The abnormal decline in the global economy: temporary difficulties or the end of the “prosperity era” in Europe?
2022 was a year of total economic crisis throughout the world. No country’s economy was spared by the crisis, and wealthy Western countries were most severely affected as the crisis threatened their world leadership and their comfortable lifestyle. Many expressed very cautious and optimistic assumptions about the causes of the problems. The most localized cause was the war in Ukraine, which led to an energy crisis. Experts constantly said that “the time of cheap energy resources for mankind is over” and now more expensive oil and gas will pull the world economy down. A deeper cause was seen as the long-term effects of the restrictions that came with the COVID-19 pandemic. Critics of capitalism around the world predicted a new cyclical crisis, identical to the one in 2008 or even the “Great Depression” of 1929-1933, believing that it began as early as 2015-2016.
However, there is reason to believe that the causes that led to the crisis are much more complicated. Indeed, it is a complex set of events, among them the slowing of scientific and technological progress and the transfer of enterprises from the United States and Europe to East Asia, which divided the world into “producers” and “consumers,” with a pre-ordained conflict between the former and the latter. The socio-cultural crisis in the West, which led to a new “Cold War” and a split of the global economy, also had a serious impact. And it will be virtually impossible to overcome such enormous trends in a year, 5 or even 10. Therefore, the world is doomed to change beyond recognition, and probably not always for the better and these negative changes run the risk of becoming particularly pronounced in the U.S. and Europe.

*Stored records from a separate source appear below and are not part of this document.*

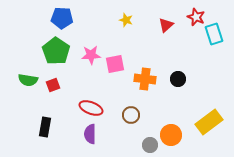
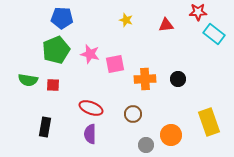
red star: moved 2 px right, 5 px up; rotated 24 degrees counterclockwise
red triangle: rotated 35 degrees clockwise
cyan rectangle: rotated 35 degrees counterclockwise
green pentagon: moved 1 px up; rotated 16 degrees clockwise
pink star: moved 1 px left, 1 px up; rotated 18 degrees clockwise
orange cross: rotated 10 degrees counterclockwise
red square: rotated 24 degrees clockwise
brown circle: moved 2 px right, 1 px up
yellow rectangle: rotated 72 degrees counterclockwise
gray circle: moved 4 px left
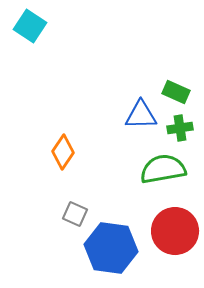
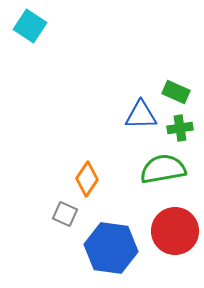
orange diamond: moved 24 px right, 27 px down
gray square: moved 10 px left
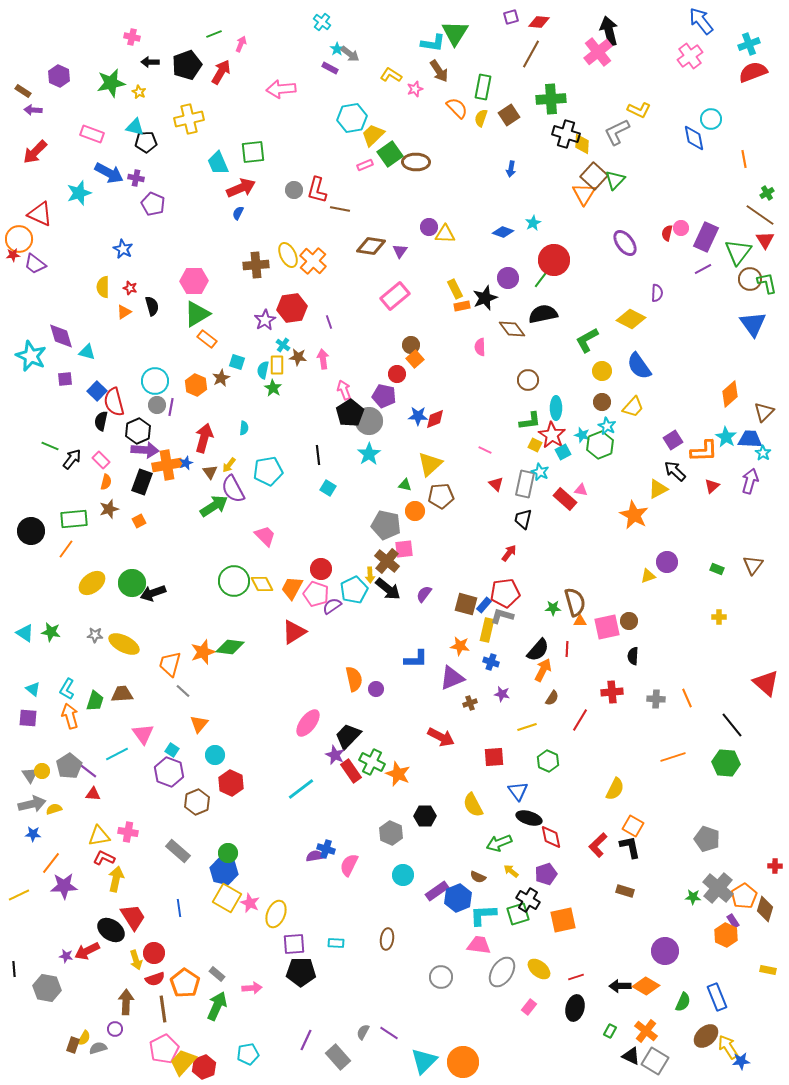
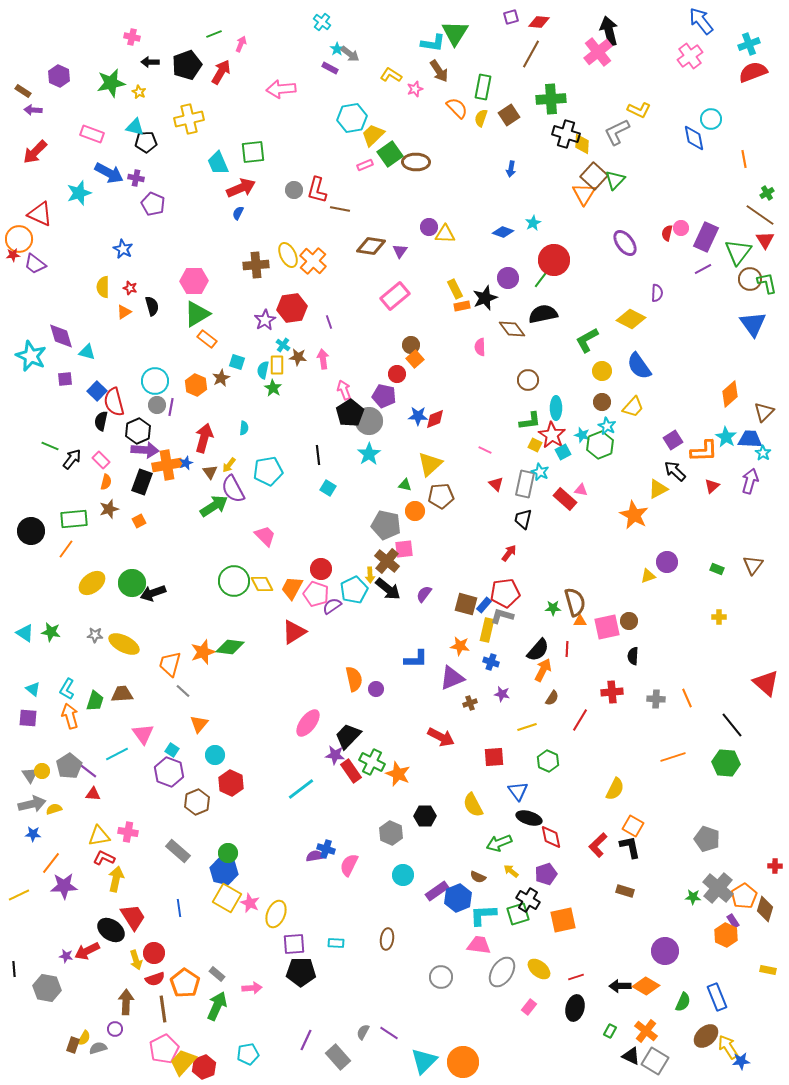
purple star at (335, 755): rotated 18 degrees counterclockwise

The most striking indicator of the economic crisis was the skyrocketing inflation. If by the beginning of 2023 thanks to tight monetary measures its growth had been slowed down, in September its indicators looked catastrophic and extremely devastating. Back then, in 69 out of 193 countries, inflation reached a world record high and the most problematic region was formerly the most prosperous Europe, where this “record” was set by as many as 27 countries, while annual inflation in the Eurozone accelerated to 10.6%, which was also the worst indicator in EU history. The rate of price increases in September was at historic highs in three European countries: Bosnia and Herzegovina (17.3%), the Netherlands (14.5%), Germany (10%), and Sri Lanka (73.7%), where a revolution took place against this background. The oldest record was broken in Austria, where inflation accelerated to a maximum of 10.5% since 1952. In Belgium, the rate of price increases also reached double digits at the beginning of the fall, accelerating to 11.3%, the highest since 1975. Inflation in Great Britain, Denmark and Malta returned to forty years ago, where it was 10.1%, 10% and 7.4%, respectively. Residents of Finland, Italy, Norway, Tunisia, Morocco and the Kingdom of Tonga had to remember the rate of price increases in the second half of the 1980s. Inflation in the U.S. was not small either, and although it peaked at 9.1% in June, in September it was at a very high level for this country with 8.2%.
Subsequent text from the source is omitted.